Lohusalık dönemi her kadının doğum sonrası yaşadığı kaçınılmaz ve yavaş yavaş ama mutlaka  atlatılan bir süreç. Bu dönemi anne ve bebek için ayrılmış 6 haftalık özel bir tanışma süreci diye değerlendirelim. Ne güzel işte karnınızda dokuz ay taşıdığınız bebeğiniz artık yanı başınızda. Bu saatten sonra önem verilmesi gereken şey hem kendimi nasıl toparlarım, hem de ona en uygun ortamı nasıl verebilirim olmalıdır. Lohusanın sakin bir ortamda rahatça dinlenmesi sağlanmalıdır. Gebelikte olduğu gibi bu dönemde de annenin beslenmesi çok kaliteli olmalı, demir ve kalsiyum yönünden zengin gıdalar tüketilmelidir. Bebek uyuduğu zaman annenin de uyuması günlük yorgunluğunu azaltacaktır.

Anne adaylarını lohusalık dönemi neden korkutur?

Düşündüğünüzde hak vereceksiniz, yeni bir beraberlik doğuyor. Anne ve bebek beraberliği, daha önce hiç tatmadığınız daha önce hiç yaşamadığınız olaylar silsilesi. Anne oldunuz ve o bebeğin size ihtiyacı var, sizden gelen her şeye açık. Annenin en önemli korkusu da bunu takiben ‘ona yetebilir miyim ya da yanlış bir şeyler yapar mıyım’ oluyor. Bir diğer endişe ise bu süre hayatımda neler getirip neler götürecek ve tabi bir diğeri de sorunlarla sık sık karşılaşır mıyımdır.

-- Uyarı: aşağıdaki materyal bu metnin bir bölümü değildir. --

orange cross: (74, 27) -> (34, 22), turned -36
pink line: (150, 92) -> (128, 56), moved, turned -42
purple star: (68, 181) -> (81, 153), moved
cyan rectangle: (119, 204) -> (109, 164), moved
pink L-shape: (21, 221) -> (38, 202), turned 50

Siz ne yaparsanız yapın annelik içgüdüsü ve yapımızdaki genlerimiz bu durumda bizi rahatlatıyor ve evet merak etmeyin bütün kadınlar aslında anne doğuyor.

Lohusalık dönemine en iyi şekilde nasıl hazırlanmalı?

Burada önemle vurgulamak istediğim etrafınızdaki dostlarınızın tecrübelerden yararlanmanız ya da bu konuda daha profesyonel bir şeklide hazırlanmaksa amacınız, lohusalık kitaplarını  okumanız. Adım adım bu zamanı anlatan, bebeği, sizi ve çevreyi size tanıtan kitaplardan bahsediyorum. Bir diğer sey ise cocuk doktorunuz ve sizi doğurtan hekiminizle iletişimi kesmemeniz. V e gebelere bir önerim de şu: takibine gittiğiniz hekiminizi her gebelik kontrolünde sıkıştırıp lohusalık ile ilgili bilgiler edinmeniz.
Göreceksiniz bu dönemi özleyeceksiniz bile. Hatıralarınızı bol bol fotoğrafla ölümsüzleştirmeyi unutmayın. Flaşsız çekimler de son önerim olsun.